3. Build a house that imprisons some of the worst ghosts in existence and with it, a mechanism that seals the house AND releases the ghosts. Great idea, Cyrus Kriticos of 13 Ghosts! Honorable mention to the high tech operation in Cabin in the Woods keeping the worst nightmare monsters like pets that can be let out with the push of a single red button.

4. Make sure to always have the following handy: your phone, digital or prosumer camera to document EVERYTHING as they do in Paranormal Activity.

5. Astral project into The Further, it’s only hella creepy, to rescue your loved one without bringing any entities back with you like Josh in Insidious.

6. Call any type of ghost busting, paranormal investigating team or duo to annoy said entity like in The Conjuring franchise!

7. Continually stare into the antique mirror that you suspect is responsible for the death of your parents. Kaylie nails this in Oculus.

8. Watch every single Super 8 snuff film from the attic that features the the pagan Babylonian god Bughuul. Once you start seeing ghosts, burn the projector and films and move. Easy peasy, that is, until they find you like Ellison Oswalt in Sinister.

9. Make sure to follow middle of the night vague ramblings of your fellow psychic through the mansion that loves to eat psychics, just ask Pam from Rose Red.

10. Just IGNORE IT a la Alex in Hell House LLC.

BUT, if you are lucky enough to not be haunted…yet, try to avoid these:

TOP 5 MISTAKES THAT WILL LIKELY LEAD TO A HAUNTING

1. Buying creepy haunted looking items at antique shops or local flea markets. Pick just about any episode of Friday the 13th: The Series.

2. Reading books bound in flesh and written in human blood out loud like in the Evil Dead franchise.

3. Falling for a place that is too good to be true because IT PROBABLY IS. Choose any one of the following: The Amityville Horror, American Horror Story S1 or Poltergeist.

4. Buy, play with or touch a Ouija board. Ouija, the millions of other Ouija themed movies, Witchboard & Witchboard 2.

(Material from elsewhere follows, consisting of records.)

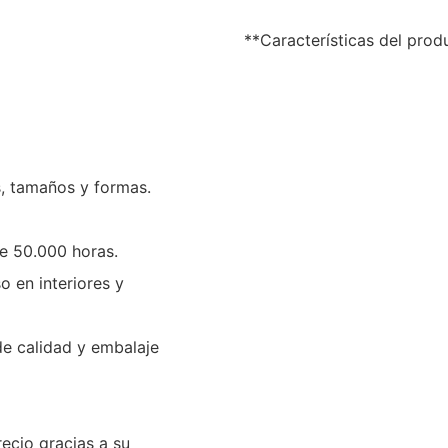
**Características del prod
s, tamaños y formas.
e 50.000 horas.
o en interiores y
de calidad y embalaje
ecio gracias a su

5. Allowing an entity to possess a doll because it told you a super sad story and just wants to be your friend - actually, befriending ANY doll that moves and talks without batteries. See the Annabelle and Child’s Play franchises.

*This is for entertainment only, know that I am not an expert and you should consult your doctor, priest, state representative, or any other adults before embarking on dehauntification.